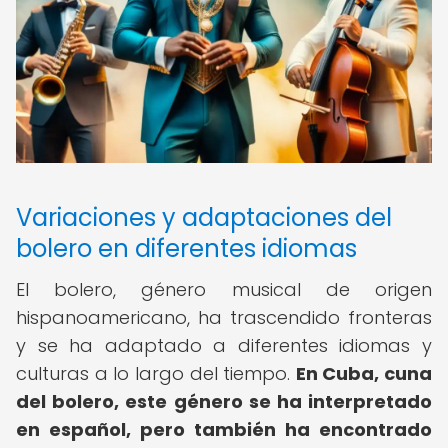
Variaciones y adaptaciones del
bolero en diferentes idiomas
El bolero, género musical de origen
hispanoamericano, ha trascendido fronteras
y se ha adaptado a diferentes idiomas y
culturas a lo largo del tiempo.
En Cuba, cuna
del bolero, este género se ha interpretado
en español, pero también ha encontrado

WHAT TO PRODUCE:
Write out the records exactly. Do not carry the pictures over.

ANSWER TO THE EXERCISE:
Variaciones y adaptaciones del
bolero en diferentes idiomas
El bolero, género musical de origen
hispanoamericano, ha trascendido fronteras
y se ha adaptado a diferentes idiomas y
culturas a lo largo del tiempo.
En Cuba, cuna
del bolero, este género se ha interpretado
en español, pero también ha encontrado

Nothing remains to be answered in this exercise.